[Items from a dataset]
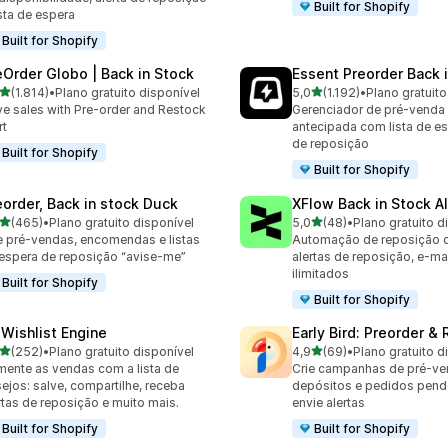
Built for Shopify
ista de espera
Built for Shopify
eOrder Globo | Back in Stock
Essent Preorder Back 
de 5 estrelas
de 5 estrelas
(1.814)
•
Plano gratuito disponível
5,0
(1.192)
•
Plano gratuito
4 avaliações ao todo
1192 avaliações ao todo
ve sales with Pre-order and Restock
Gerenciador de pré-venda
rt
antecipada com lista de es
de reposição
Built for Shopify
Built for Shopify
eorder, Back in stock Duck
XFlow Back in Stock Al
de 5 estrelas
de 5 estrelas
(465)
•
Plano gratuito disponível
5,0
(48)
•
Plano gratuito d
 avaliações ao todo
48 avaliações ao todo
e pré-vendas, encomendas e listas
Automação de reposição d
espera de reposição “avise-me”
alertas de reposição, e-ma
ilimitados
Built for Shopify
Built for Shopify
 Wishlist Engine
Early Bird: Preorder &
de 5 estrelas
de 5 estrelas
(252)
•
Plano gratuito disponível
4,9
(69)
•
Plano gratuito d
 avaliações ao todo
69 avaliações ao todo
ente as vendas com a lista de
Crie campanhas de pré-ven
ejos: salve, compartilhe, receba
depósitos e pedidos pend
rtas de reposição e muito mais.
envie alertas
Built for Shopify
Built for Shopify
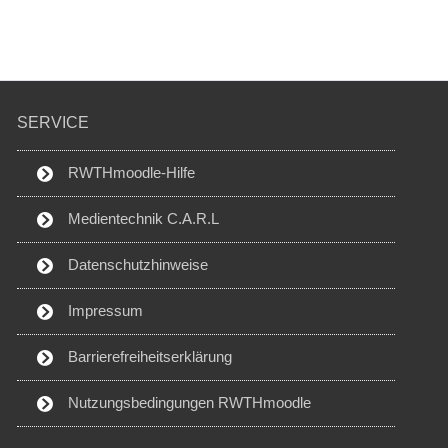
SERVICE
RWTHmoodle-Hilfe
Medientechnik C.A.R.L
Datenschutzhinweise
Impressum
Barrierefreiheitserklärung
Nutzungsbedingungen RWTHmoodle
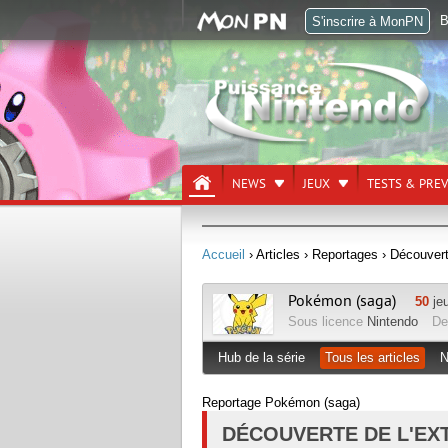
B
S'inscrire à MonPN
NEWS
JEUX
TESTS & PRE
Accueil
› Articles
› Reportages
› Découvert
Pokémon (saga)
50
jeu
Sous licence
Nintendo
De
Hub de la série
Tous les articles
N
Reportage Pokémon (saga)
DÉCOUVERTE DE L'EX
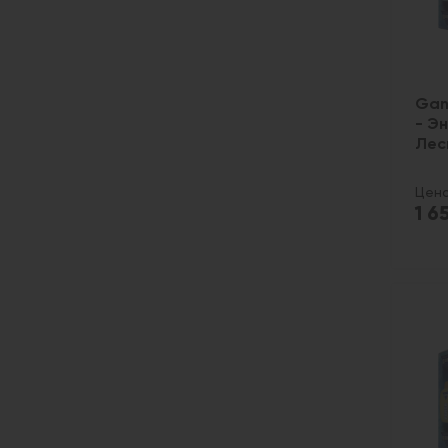
Gan
- Э
Лес
Цена
1 6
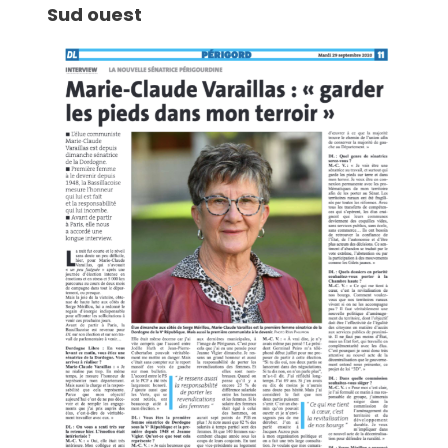
Sud ouest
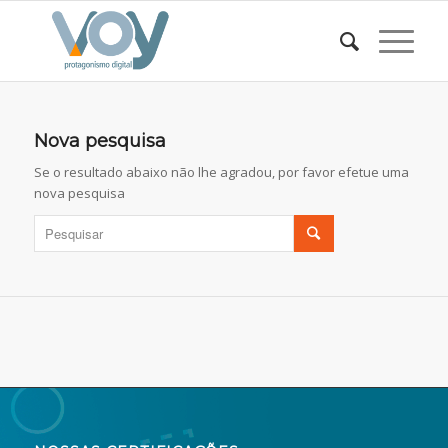
Nova pesquisa
Se o resultado abaixo não lhe agradou, por favor efetue uma
nova pesquisa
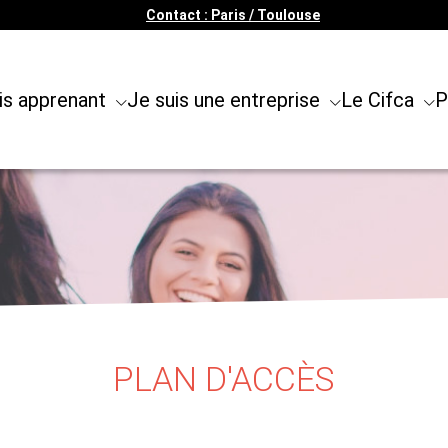
Contact : Paris / Toulouse
is apprenant
Je suis une entreprise
Le Cifca
P
PLAN D'ACCÈS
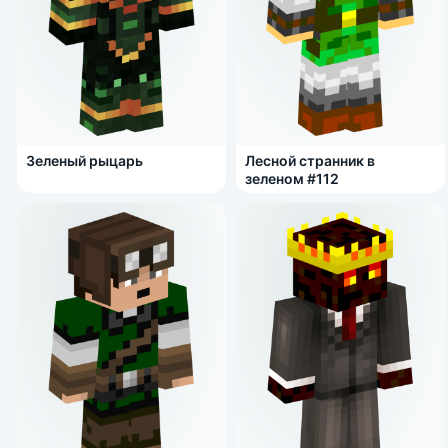
Зеленый рыцарь
Лесной странник в
зеленом #112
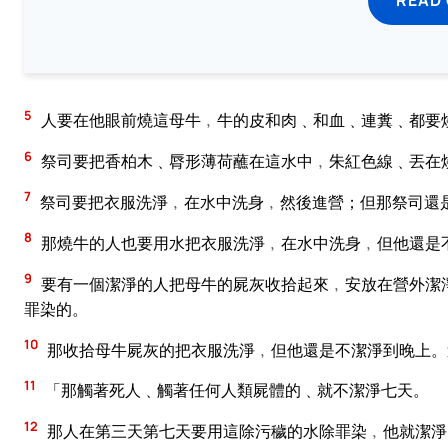
5
人要在他眼前燒這母牛﹐牛的皮和肉﹑和血﹑連糞﹑都要
6
祭司要把香柏木﹑脣形薄荷蘸在這水中﹐朱紅色線﹑丟在
7
祭司要把衣服洗淨﹐在水中洗身﹐然後進營；但那祭司還
8
那燒牛的人也要用水把衣服洗淨﹐在水中洗身﹐但他還是
9
要有一個潔淨的人把母牛的屍灰收拾起來﹐安放在營外潔
罪染的。
10
那收拾母牛屍灰的把衣服洗淨﹐但他還是不潔淨到晚上。
11
「那觸著死人﹑觸著任何人類屍體的﹑就不潔淨七天。
12
那人在第三天第七天要用這除污穢的水除罪染﹐他就潔淨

**Problem description**
Only the lines from the one with "Лесной странник в" through the final line of the entries above are to be repeated, exactly as written and without pictures.

**Reply**
Лесной странник в
зеленом #112
5
人要在他眼前燒這母牛﹐牛的皮和肉﹑和血﹑連糞﹑都要
6
祭司要把香柏木﹑脣形薄荷蘸在這水中﹐朱紅色線﹑丟在
7
祭司要把衣服洗淨﹐在水中洗身﹐然後進營；但那祭司還
8
那燒牛的人也要用水把衣服洗淨﹐在水中洗身﹐但他還是
9
要有一個潔淨的人把母牛的屍灰收拾起來﹐安放在營外潔
罪染的。
10
那收拾母牛屍灰的把衣服洗淨﹐但他還是不潔淨到晚上。
11
「那觸著死人﹑觸著任何人類屍體的﹑就不潔淨七天。
12
那人在第三天第七天要用這除污穢的水除罪染﹐他就潔淨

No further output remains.